◆ Provided material
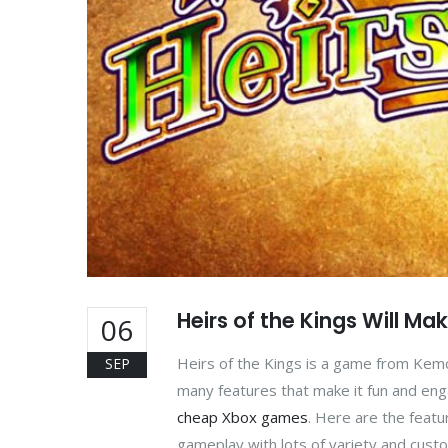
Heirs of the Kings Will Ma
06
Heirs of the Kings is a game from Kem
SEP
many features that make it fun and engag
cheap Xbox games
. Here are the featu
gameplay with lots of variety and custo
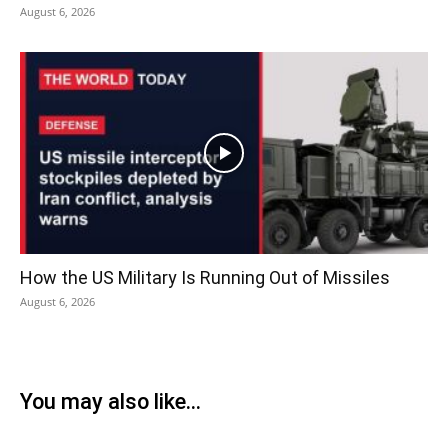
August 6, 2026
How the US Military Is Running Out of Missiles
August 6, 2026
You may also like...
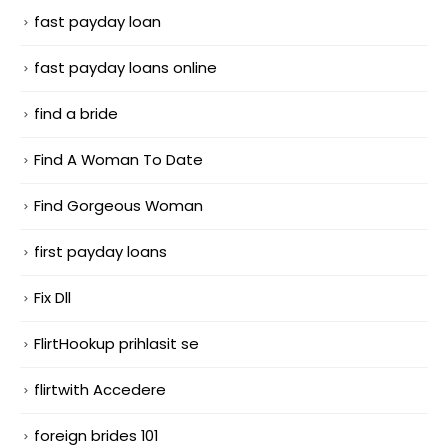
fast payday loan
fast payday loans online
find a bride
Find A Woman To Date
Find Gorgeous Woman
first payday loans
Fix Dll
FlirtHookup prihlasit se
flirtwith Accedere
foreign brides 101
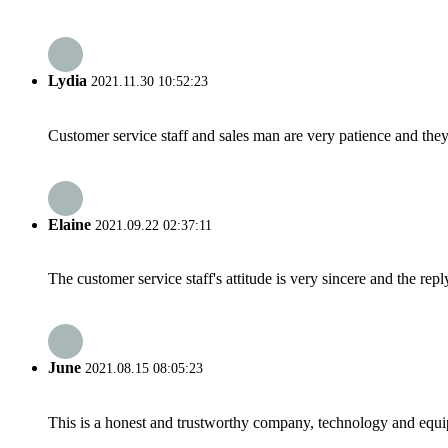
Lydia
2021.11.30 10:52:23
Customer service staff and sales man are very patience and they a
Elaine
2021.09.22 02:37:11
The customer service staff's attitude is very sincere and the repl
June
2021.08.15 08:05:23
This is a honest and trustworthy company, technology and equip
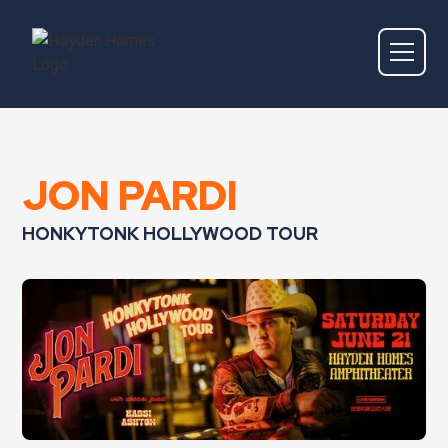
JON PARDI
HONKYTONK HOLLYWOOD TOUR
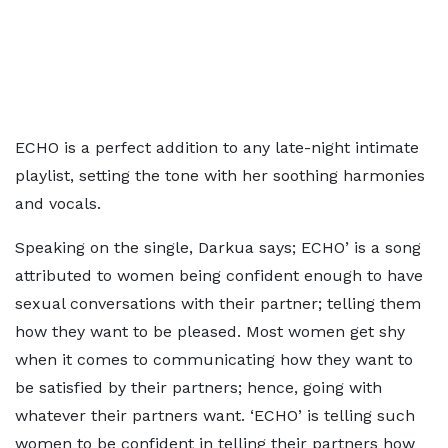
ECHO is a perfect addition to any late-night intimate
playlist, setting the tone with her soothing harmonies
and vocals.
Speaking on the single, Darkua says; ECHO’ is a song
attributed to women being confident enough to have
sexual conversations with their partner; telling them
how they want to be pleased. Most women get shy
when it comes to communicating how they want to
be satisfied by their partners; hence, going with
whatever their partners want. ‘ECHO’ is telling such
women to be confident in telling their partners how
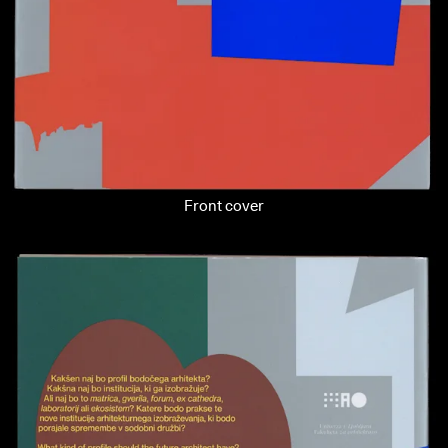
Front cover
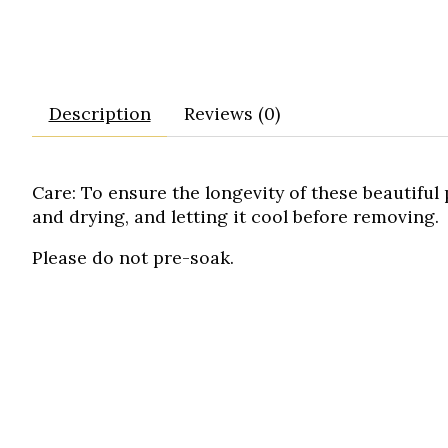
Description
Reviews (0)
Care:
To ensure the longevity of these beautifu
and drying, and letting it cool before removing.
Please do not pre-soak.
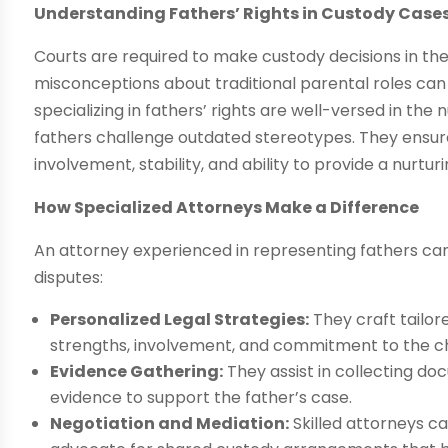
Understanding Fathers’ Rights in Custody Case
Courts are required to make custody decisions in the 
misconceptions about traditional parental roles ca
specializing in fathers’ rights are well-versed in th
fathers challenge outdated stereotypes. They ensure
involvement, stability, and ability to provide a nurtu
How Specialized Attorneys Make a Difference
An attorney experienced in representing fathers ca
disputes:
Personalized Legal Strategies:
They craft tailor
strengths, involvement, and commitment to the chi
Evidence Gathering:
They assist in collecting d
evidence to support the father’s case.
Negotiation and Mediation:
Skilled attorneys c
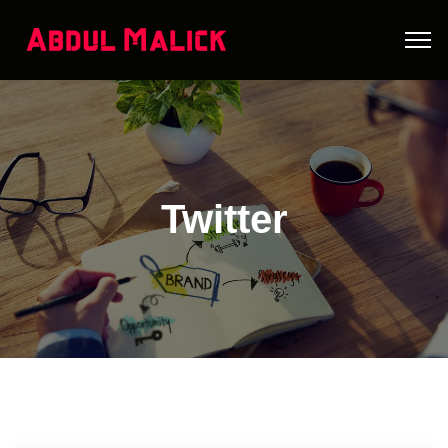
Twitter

◆ Your instructions
Pictures excluded, set down all the entries exactly.

◆ Task output
Heirs of the Kings Will Ma
06
Heirs of the Kings is a game from Kem
SEP
many features that make it fun and engag
cheap Xbox games
. Here are the featu
gameplay with lots of variety and custo
August 6, 2026
How the US Military Is Running Out of Missiles
August 6, 2026
You may also like...
fast payday loan
fast payday loans online
find a bride
Find A Woman To Date
Find Gorgeous Woman
first payday loans
Fix Dll
FlirtHookup prihlasit se
flirtwith Accedere
foreign brides 101
Lydia
2021.11.30 10:52:23
Customer service staff and sales man are very patience and they a
Elaine
2021.09.22 02:37:11
The customer service staff's attitude is very sincere and the repl
June
2021.08.15 08:05:23
This is a honest and trustworthy company, technology and equip
JON PARDI
HONKYTONK HOLLYWOOD TOUR
ECHO is a perfect addition to any late-night intimate
playlist, setting the tone with her soothing harmonies
and vocals.
Speaking on the single, Darkua says; ECHO’ is a song
attributed to women being confident enough to have
sexual conversations with their partner; telling them
how they want to be pleased. Most women get shy
when it comes to communicating how they want to
be satisfied by their partners; hence, going with
whatever their partners want. ‘ECHO’ is telling such
women to be confident in telling their partners how
Front cover
Description
Reviews (0)
Care:
To ensure the longevity of these beautifu
and drying, and letting it cool before removing.
Please do not pre-soak.
Understanding Fathers’ Rights in Custody Case
Courts are required to make custody decisions in the 
misconceptions about traditional parental roles ca
specializing in fathers’ rights are well-versed in th
fathers challenge outdated stereotypes. They ensure
involvement, stability, and ability to provide a nurtu
How Specialized Attorneys Make a Difference
An attorney experienced in representing fathers ca
disputes:
Personalized Legal Strategies:
They craft tailor
strengths, involvement, and commitment to the chi
Evidence Gathering:
They assist in collecting d
evidence to support the father’s case.
Negotiation and Mediation:
Skilled attorneys c
Twitter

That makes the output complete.